All pictures must be dropped, while the entries are given again word for word.

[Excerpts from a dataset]
* * * * * * *

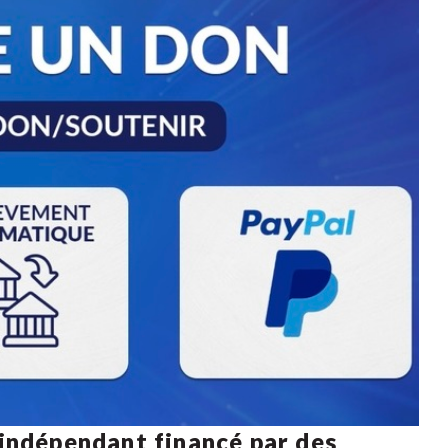
 indépendant financé par des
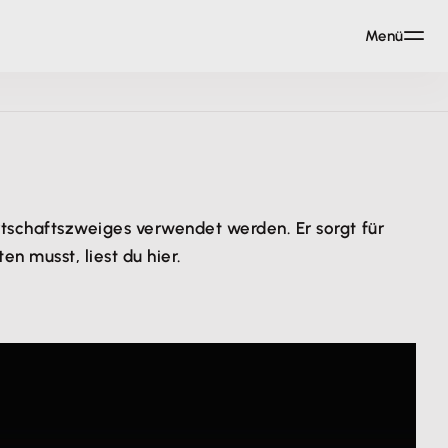
Menü
irtschaftszweiges verwendet werden. Er sorgt für
 musst, liest du hier.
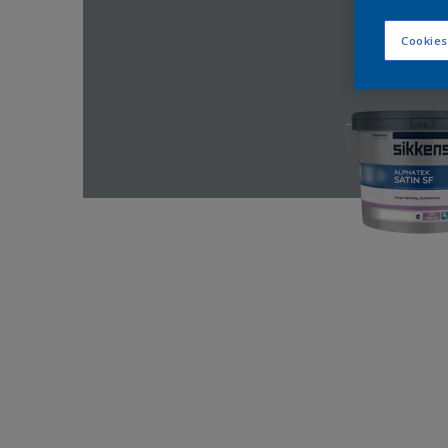
Cookies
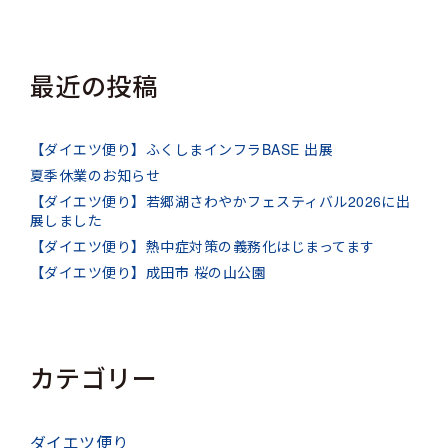
最近の投稿
【ダイエツ便り】ふくしまインフラBASE 出展
夏季休業のお知らせ
【ダイエツ便り】若郷湖さわやかフェスティバル2026に出
展しました
【ダイエツ便り】熱中症対策の義務化はじまってます
【ダイエツ便り】成田市 桜の山公園
カテゴリー
ダイエツ便り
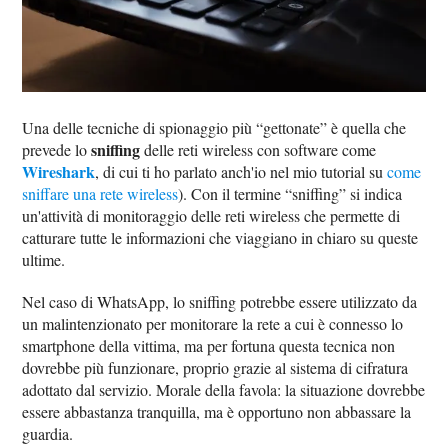
Una delle tecniche di spionaggio più “gettonate” è quella che
sniffing
prevede lo
delle reti wireless con software come
Wireshark
, di cui ti ho parlato anch'io nel mio tutorial su
come
sniffare una rete wireless
). Con il termine “sniffing” si indica
un'attività di monitoraggio delle reti wireless che permette di
catturare tutte le informazioni che viaggiano in chiaro su queste
ultime.
Nel caso di WhatsApp, lo sniffing potrebbe essere utilizzato da
un malintenzionato per monitorare la rete a cui è connesso lo
smartphone della vittima, ma per fortuna questa tecnica non
dovrebbe più funzionare, proprio grazie al sistema di cifratura
adottato dal servizio. Morale della favola: la situazione dovrebbe
essere abbastanza tranquilla, ma è opportuno non abbassare la
guardia.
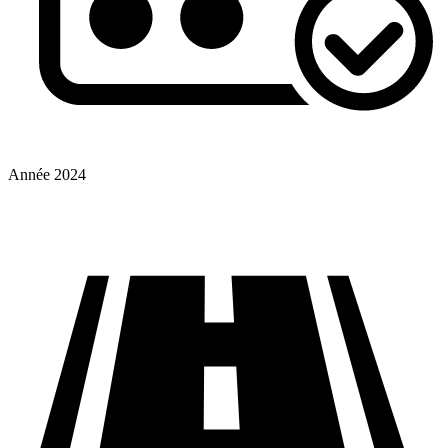
Année
2024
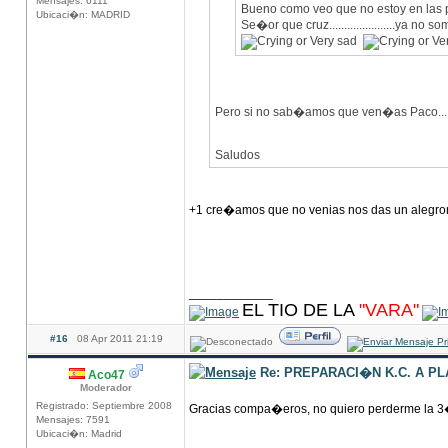
Mensajes: 6111
Bueno como veo que no estoy en las 
Ubicaci�n: MADRID
Se�or que cruz......................ya no 
Pero si no sab�amos que ven�as Paco....
Saludos
+1 cre�amos que no venias nos das un alegr
____________
EL TIO DE LA
"VARA"
#16
08 Apr 2011 21:19
Re: PREPARACI�N K.C. A P
Aco47
Moderador
Registrado: Septiembre 2008
Gracias compa�eros, no quiero perderme la 3
Mensajes: 7591
Ubicaci�n: Madrid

* * * * * * *

■ SOLUTION BELOW:
 indépendant financé par des
Menü
irtschaftszweiges verwendet werden. Er sorgt für
 musst, liest du hier.
Cookies
最近の投稿
【ダイエツ便り】ふくしまインフラBASE 出展
夏季休業のお知らせ
【ダイエツ便り】若郷湖さわやかフェスティバル2026に出
展しました
【ダイエツ便り】熱中症対策の義務化はじまってます
【ダイエツ便り】成田市 桜の山公園
カテゴリー
ダイエツ便り
Una delle tecniche di spionaggio più “gettonate” è quella che
sniffing
prevede lo
delle reti wireless con software come
Wireshark
, di cui ti ho parlato anch'io nel mio tutorial su
come
sniffare una rete wireless
). Con il termine “sniffing” si indica
un'attività di monitoraggio delle reti wireless che permette di
catturare tutte le informazioni che viaggiano in chiaro su queste
ultime.
Nel caso di WhatsApp, lo sniffing potrebbe essere utilizzato da
un malintenzionato per monitorare la rete a cui è connesso lo
smartphone della vittima, ma per fortuna questa tecnica non
dovrebbe più funzionare, proprio grazie al sistema di cifratura
adottato dal servizio. Morale della favola: la situazione dovrebbe
essere abbastanza tranquilla, ma è opportuno non abbassare la
guardia.
Année
2024
Mensajes: 6111
Bueno como veo que no estoy en las 
Ubicaci�n: MADRID
Se�or que cruz......................ya no 
Pero si no sab�amos que ven�as Paco....
Saludos
+1 cre�amos que no venias nos das un alegr
____________
EL TIO DE LA
"VARA"
#16
08 Apr 2011 21:19
Re: PREPARACI�N K.C. A P
Aco47
Moderador
Registrado: Septiembre 2008
Gracias compa�eros, no quiero perderme la 3
Mensajes: 7591
Ubicaci�n: Madrid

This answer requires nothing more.